さらにそれをカラフルなゼリーと結びつけてみせるのが、チョン・セランのユニークさだ。
悩める青少年へのメッセージ
本書を読んでいて、中高生の時に愛読していたコバルト文庫を思い出した。作風的にはライトノベルなのかもしれないが、そこに込められているメッセージは一般的なジュブナイルものより深い。が、重くはない。思春期から青年期にある多くの人が直面するであろう困難と、それに対する見解と対処法を著者なりに提示している。
例えば、主人公が中学校の同級生、キム・ガンソンから折りたたみ式のおもちゃの剣とBB弾の銃を渡され、こう言われる場面。
「道具を使うんだよ、この間抜け」
「あ」
「傷ついてないで、軽やかに行け! ってことだよ」
「はあ」
「コミカル、セクシー、ハツラツ? まあ、セクシーは無理だろうけど」
(「保健室のアン・ウニョン先生」本文より引用)
ここから、幼少時からの「見えてしまう」陰キャラから一転、魑魅魍魎と軽やかに戦うお姉さん、アン・ウニョンが誕生する。
出口なんてないと思えるようなネガティブ思考の沼に沈んでいる自分を、誰かの一声が引き揚げてくれる時がある。それは友達だったり、教師だったり、親だったり、はたまた別の、普段はあまり関わりのない誰かであったりするかもしれない。
物語に込められた真実と快楽
また、人間は本来、清濁併せ持った存在であるという真実も如実に語られている。M高校の生徒たちがその年頃の少年少女らしい悩みを抱えているのはもちろんのこと、教師たちも内面に悶々としたものを抱え、それに怪異や不思議がからんでくる。ウニョンの「バディ」である漢文教師のインピョも、学校の経営者一族の一人という恵まれた星の下に生まれながら、バイクの事故の後遺症で足を引きずっている。
そうすると、まったく一点の曇りもないように見える人間が逆に怪しく見えてくる。それがネイティブ英語教師マッケンジーであり、インピョのお見合い相手の女性だ。
人間の魅力とは、その人の持つ弱さや影、不完全さにも宿るものなのである。顔や身体の造作に違いがない前提ならば、金持ちで高学歴、なんの苦労もなく生きてきた人間よりも、不幸な生い立ちを背負って苦労してきた人間のほうがより魅力的に映る。
ただ、深く考えなくても楽しめるのが、この作品のいいところ。
私はこの物語をただ快感のために書きました。一度くらい、そういうことがあってもいいんじゃないかと思いました。ですから、ここまで読んできて快楽を感じられなかったとしたら、それは私の失敗ということになります。
(「保健室のアン・ウニョン先生」あとがきより引用)
と著者自ら語るように、チョン・セランという作家がただ思いに任せて綴った物語を、心のままに愉しむというのがいいのかもしれない。

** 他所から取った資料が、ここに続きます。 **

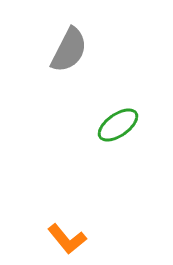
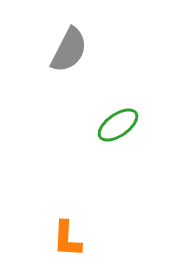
orange L-shape: rotated 42 degrees clockwise
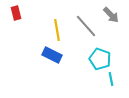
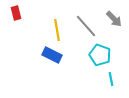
gray arrow: moved 3 px right, 4 px down
cyan pentagon: moved 4 px up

読書とは、お勉強のためにするものではなく、自分が生きる世界とは他の次元に「飛ぶ」快楽なのだから。
著者紹介
チョン・セラン(정세랑/鄭世朗)
1984年、韓国ソウル生まれ。出版社で編集者として勤務した後、2010年に発表した『ドリーム、ドリーム、ドリーム』で小説家としてデビュー。『保健室のアン・ウニョン先生』がNetflixで『保健教師アン・ウニョン』としてドラマ化された際は、シナリオも手がけた。『アンダー、サンダー、テンダー』でチャンビ長編小説賞、『フィフティ・ピープル』で韓国日報文学賞を受賞。